Feds urge business execs to focus on cybersecurity

Recognizing that the federal government has little control over the nation's public and private computer networks, Clinton administration officials are encouraging business executives to take information security more seriously.

"We can cajole the private sector into doing the right thing, or you can scare them into doing the right thing," White House Chief of Staff John Podesta told a conference of the Institute of Internal Audits held Tuesday in the Old Executive Office Building.

Because of society's increasing dependence on computer networks, "this is the first time that government alone can't protect the nation's infrastructure," said Commerce Secretary William Daley.

Richard Clarke, national coordinator for security, infrastructure assurance and counter-terrorism, compared the challenge of securing computer networks to the Year 2000 computer conversion. References to Y2K surfaced repeatedly during the conference on critical infrastructure assurance, and in the way that the threat of computer glitches mobilized the CEOs of Fortune 500 companies to seriously address information technology problems.

But Stephen Malphrus, staff director for management of the Federal Reserve Board, argued that unlike the Y2K threat, "a major attack could come tomorrow, or even later today."

Treasury Secretary Lawrence Summers trumpeted his agency's role in creating the first Information Sharing and Advisory Council for the financial services industry.

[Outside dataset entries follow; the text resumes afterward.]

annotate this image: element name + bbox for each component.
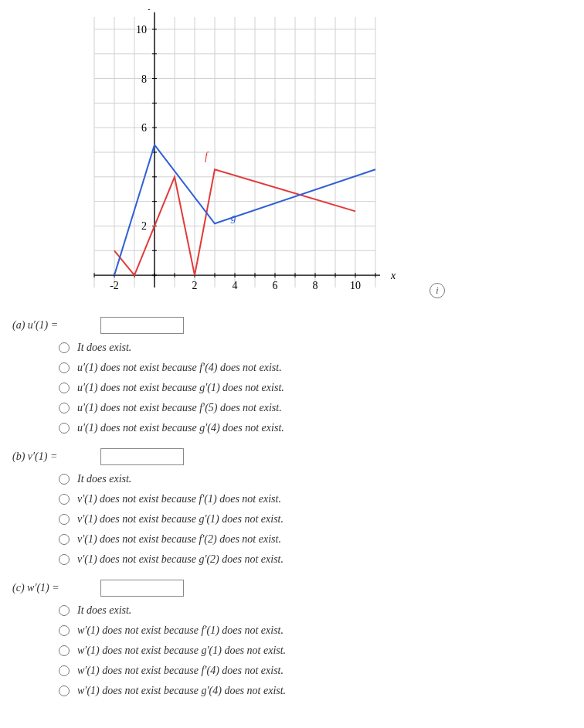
option-b-3: v′(1) does not exist because f′(2) does … — [59, 533, 572, 546]
svg-text:x: x — [390, 270, 396, 281]
option-c-1: w′(1) does not exist because f′(1) does … — [59, 624, 572, 637]
radio-b-2[interactable] — [59, 514, 70, 525]
option-c-4: w′(1) does not exist because g′(4) does … — [59, 685, 572, 697]
radio-b-0[interactable] — [59, 474, 70, 485]
option-label-b-3: v′(1) does not exist because f′(2) does … — [77, 533, 281, 546]
answer-input-a[interactable] — [100, 317, 184, 334]
option-a-0: It does exist. — [59, 342, 572, 354]
svg-text:y: y — [148, 9, 154, 10]
svg-text:6: 6 — [141, 122, 147, 134]
radio-b-3[interactable] — [59, 534, 70, 545]
svg-text:10: 10 — [136, 24, 147, 36]
option-label-b-1: v′(1) does not exist because f′(1) does … — [77, 493, 281, 505]
radio-c-4[interactable] — [59, 685, 70, 696]
svg-text:4: 4 — [233, 280, 238, 291]
option-label-a-1: u′(1) does not exist because f′(4) does … — [77, 362, 282, 374]
option-b-2: v′(1) does not exist because g′(1) does … — [59, 513, 572, 526]
question-a-label: (a) u′(1) = — [12, 319, 97, 332]
option-a-3: u′(1) does not exist because f′(5) does … — [59, 402, 572, 414]
svg-text:g: g — [231, 212, 236, 223]
option-label-b-4: v′(1) does not exist because g′(2) does … — [77, 553, 284, 566]
option-label-c-2: w′(1) does not exist because g′(1) does … — [77, 645, 286, 657]
radio-b-1[interactable] — [59, 494, 70, 505]
question-c-label: (c) w′(1) = — [12, 582, 97, 594]
radio-c-1[interactable] — [59, 625, 70, 636]
option-label-c-4: w′(1) does not exist because g′(4) does … — [77, 685, 286, 697]
option-a-4: u′(1) does not exist because g′(4) does … — [59, 422, 572, 434]
answer-input-c[interactable] — [100, 580, 184, 597]
radio-a-4[interactable] — [59, 423, 70, 434]
option-b-4: v′(1) does not exist because g′(2) does … — [59, 553, 572, 566]
option-label-a-0: It does exist. — [77, 342, 131, 354]
options-b: It does exist.v′(1) does not exist becau… — [59, 473, 572, 566]
option-a-1: u′(1) does not exist because f′(4) does … — [59, 362, 572, 374]
svg-text:8: 8 — [313, 280, 318, 291]
option-label-a-4: u′(1) does not exist because g′(4) does … — [77, 422, 284, 434]
radio-a-1[interactable] — [59, 362, 70, 373]
chart-container: -224681026810xyfg i — [66, 9, 422, 303]
option-c-0: It does exist. — [59, 604, 572, 617]
radio-c-2[interactable] — [59, 645, 70, 656]
option-label-b-0: It does exist. — [77, 473, 131, 485]
question-b-label: (b) v′(1) = — [12, 451, 97, 463]
option-c-3: w′(1) does not exist because f′(4) does … — [59, 665, 572, 677]
answer-input-b[interactable] — [100, 448, 184, 465]
svg-text:2: 2 — [141, 220, 147, 232]
option-label-c-1: w′(1) does not exist because f′(1) does … — [77, 624, 284, 637]
radio-a-0[interactable] — [59, 342, 70, 353]
option-label-c-3: w′(1) does not exist because f′(4) does … — [77, 665, 284, 677]
svg-text:8: 8 — [141, 73, 147, 85]
option-label-c-0: It does exist. — [77, 604, 131, 617]
option-label-a-3: u′(1) does not exist because f′(5) does … — [77, 402, 282, 414]
question-b: (b) v′(1) = It does exist.v′(1) does not… — [12, 448, 572, 566]
question-a-line: (a) u′(1) = — [12, 317, 572, 334]
options-a: It does exist.u′(1) does not exist becau… — [59, 342, 572, 434]
question-c-line: (c) w′(1) = — [12, 580, 572, 597]
svg-text:-2: -2 — [110, 280, 119, 291]
radio-b-4[interactable] — [59, 554, 70, 565]
svg-text:2: 2 — [192, 280, 198, 291]
options-c: It does exist.w′(1) does not exist becau… — [59, 604, 572, 697]
chart: -224681026810xyfg — [66, 9, 406, 303]
svg-text:6: 6 — [273, 280, 278, 291]
question-b-line: (b) v′(1) = — [12, 448, 572, 465]
option-label-b-2: v′(1) does not exist because g′(1) does … — [77, 513, 284, 526]
info-icon[interactable]: i — [430, 283, 445, 298]
radio-a-3[interactable] — [59, 403, 70, 413]
option-c-2: w′(1) does not exist because g′(1) does … — [59, 645, 572, 657]
radio-c-0[interactable] — [59, 605, 70, 616]
radio-a-2[interactable] — [59, 383, 70, 393]
svg-text:10: 10 — [350, 280, 361, 291]
option-b-0: It does exist. — [59, 473, 572, 485]
option-a-2: u′(1) does not exist because g′(1) does … — [59, 382, 572, 394]
option-b-1: v′(1) does not exist because f′(1) does … — [59, 493, 572, 505]
radio-c-3[interactable] — [59, 665, 70, 676]
option-label-a-2: u′(1) does not exist because g′(1) does … — [77, 382, 284, 394]
question-c: (c) w′(1) = It does exist.w′(1) does not… — [12, 580, 572, 697]
question-a: (a) u′(1) = It does exist.u′(1) does not… — [12, 317, 572, 434]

"This is going to be a critical business issues in the future. I have no doubt that 10 years from now, this will be an integral practice of all businesses," he said. "The only question is whether it will happen in a smooth way, or whether we will have four to five spectacular failures along the way."

Malphrus challenged information technology businesses to develop more bug-free software. "Think of the number and the cost of fixes" that businesses and government agencies must constantly use to upgrade their security software, he said. "Vendors must do more to build these fixes in as part of their quality control."